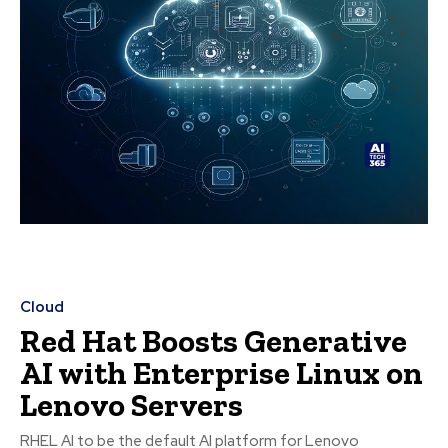
Cloud
Red Hat Boosts Generative
AI with Enterprise Linux on
Lenovo Servers
RHEL AI to be the default AI platform for Lenovo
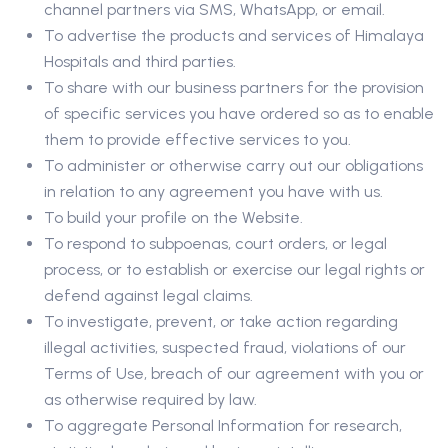
channel partners via SMS, WhatsApp, or email.
To advertise the products and services of Himalaya
Hospitals and third parties.
To share with our business partners for the provision
of specific services you have ordered so as to enable
them to provide effective services to you.
To administer or otherwise carry out our obligations
in relation to any agreement you have with us.
To build your profile on the Website.
To respond to subpoenas, court orders, or legal
process, or to establish or exercise our legal rights or
defend against legal claims.
To investigate, prevent, or take action regarding
illegal activities, suspected fraud, violations of our
Terms of Use, breach of our agreement with you or
as otherwise required by law.
To aggregate Personal Information for research,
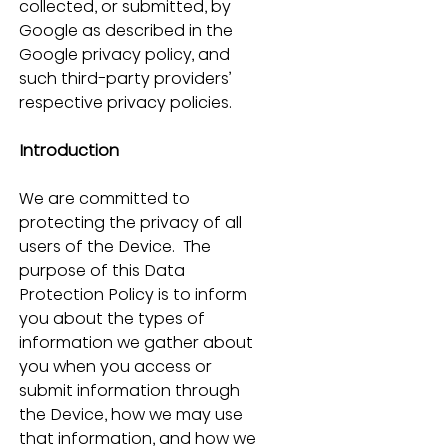
collected, or submitted, by 
Google as described in the 
Google privacy policy, and 
such third-party providers’ 
respective privacy policies.
Introduction
We are committed to 
protecting the privacy of all 
users of the Device.  The 
purpose of this Data 
Protection Policy is to inform 
you about the types of 
information we gather about 
you when you access or 
submit information through 
the Device, how we may use 
that information, and how we 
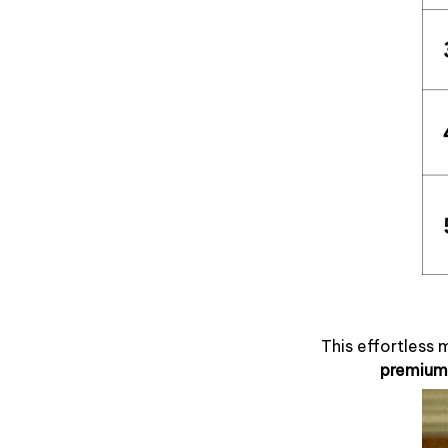
This effortless 
premium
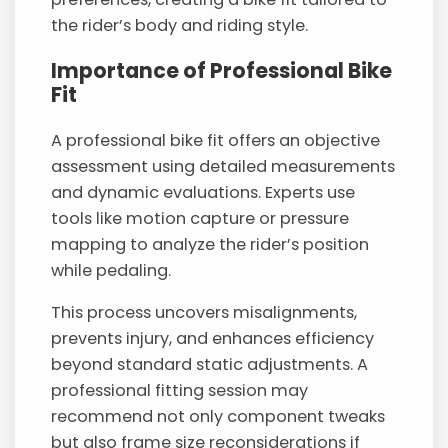
the rider’s body and riding style.
Importance of Professional Bike
Fit
A professional bike fit offers an objective
assessment using detailed measurements
and dynamic evaluations. Experts use
tools like motion capture or pressure
mapping to analyze the rider’s position
while pedaling.
This process uncovers misalignments,
prevents injury, and enhances efficiency
beyond standard static adjustments. A
professional fitting session may
recommend not only component tweaks
but also frame size reconsiderations if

# # # # #

**To do:**
Wherever an image sits in the data, omit it; everything else must be copied exactly.

**Response area:**
Cloud
Red Hat Boosts Generative
AI with Enterprise Linux on
Lenovo Servers
RHEL AI to be the default AI platform for Lenovo
channel partners via SMS, WhatsApp, or email.
To advertise the products and services of Himalaya
Hospitals and third parties.
To share with our business partners for the provision
of specific services you have ordered so as to enable
them to provide effective services to you.
To administer or otherwise carry out our obligations
in relation to any agreement you have with us.
To build your profile on the Website.
To respond to subpoenas, court orders, or legal
process, or to establish or exercise our legal rights or
defend against legal claims.
To investigate, prevent, or take action regarding
illegal activities, suspected fraud, violations of our
Terms of Use, breach of our agreement with you or
as otherwise required by law.
To aggregate Personal Information for research,
collected, or submitted, by 
Google as described in the 
Google privacy policy, and 
such third-party providers’ 
respective privacy policies.
Introduction
We are committed to 
protecting the privacy of all 
users of the Device.  The 
purpose of this Data 
Protection Policy is to inform 
you about the types of 
information we gather about 
you when you access or 
submit information through 
the Device, how we may use 
that information, and how we 
This effortless 
premium
the rider’s body and riding style.
Importance of Professional Bike
Fit
A professional bike fit offers an objective
assessment using detailed measurements
and dynamic evaluations. Experts use
tools like motion capture or pressure
mapping to analyze the rider’s position
while pedaling.
This process uncovers misalignments,
prevents injury, and enhances efficiency
beyond standard static adjustments. A
professional fitting session may
recommend not only component tweaks
but also frame size reconsiderations if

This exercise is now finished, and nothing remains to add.